Wow...what a weekend. Andrea has been my best friend for much longer than half of my life, but has just now jumped on the conscious energy bus! For some reason this visit was different than usual, and I am not sure why, but I didn't realize how happy I would be to have her fully understand what I'm striving to do, and put it in to her daily life!
It seemed like the theme for this weekend was doing work on "Being Judgmental". It's never really easy for people to grasp the idea that every time they judge someone, there is a mirror there for something they are not liking to see in themselves. Once you understand the concept though, picking up how often we do it and why becomes simple and so beneficial to taking a good look at yourself.
One of my greatest judgments is still that extremely wealthy people are unspiritual. I mean, how can you just spend ridiculous amounts of money on cars, or eat every night at a steakhouse where a side of asparagus is $13.00? I have worked on this judgment for a long time, but it still seems to linger every once in a while. I have done an enormous amount of work on this, and I now know that I use this way of thinking to attack wealthy people because they mirror in me that I don't have that kind of money. And I have extreme jealousy that they can spend money on anything they want while I still struggle and have to pick and choose what I will buy. True is, I would LOVE that money!!! I wouldn't spend it on cars or steakhouses, but definitely a beach house and sushi! And I would still be spiritual...

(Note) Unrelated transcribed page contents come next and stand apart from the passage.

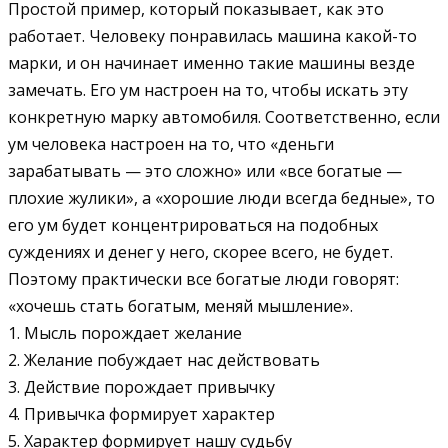
Простой пример, который показывает, как это
работает. Человеку понравилась машина какой-то
марки, и он начинает именно такие машины везде
замечать. Его ум настроен на то, чтобы искать эту
конкретную марку автомобиля. Соответственно, если
ум человека настроен на то, что «деньги
зарабатывать — это сложно» или «все богатые —
плохие жулики», а «хорошие люди всегда бедные», то
его ум будет концентрироваться на подобных
суждениях и денег у него, скорее всего, не будет.
Поэтому практически все богатые люди говорят:
«хочешь стать богатым, меняй мышление».
1. Мысль порождает желание
2. Желание побуждает нас действовать
3. Действие порождает привычку
4. Привычка формирует характер
5. Характер формирует нашу судьбу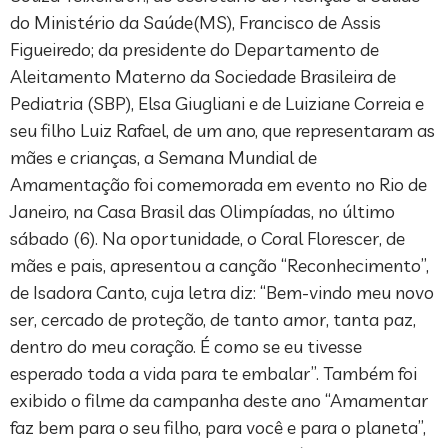
do Ministério da Saúde(MS), Francisco de Assis
Figueiredo; da presidente do Departamento de
Aleitamento Materno da Sociedade Brasileira de
Pediatria (SBP), Elsa Giugliani e de Luiziane Correia e
seu filho Luiz Rafael, de um ano, que representaram as
mães e crianças, a Semana Mundial de
Amamentação foi comemorada em evento no Rio de
Janeiro, na Casa Brasil das Olimpíadas, no último
sábado (6). Na oportunidade, o Coral Florescer, de
mães e pais, apresentou a canção “Reconhecimento”,
de Isadora Canto, cuja letra diz: “Bem-vindo meu novo
ser, cercado de proteção, de tanto amor, tanta paz,
dentro do meu coração. É como se eu tivesse
esperado toda a vida para te embalar”. Também foi
exibido o filme da campanha deste ano “Amamentar
faz bem para o seu filho, para você e para o planeta”,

So, to sum up being judgmental, it is always easy to put blame on someone else so you don't have to look at yourself. But it is a much more beneficial practice to examine your judgments and then work on yourself. You see, if I keep this judgment, then why would my energy ever attract any kind of wealth? It will never! So being judgmental can be a beautiful gift to understanding your own insecurities! I recommend everyone take some time in the day to examine their judgments, and use them to grow!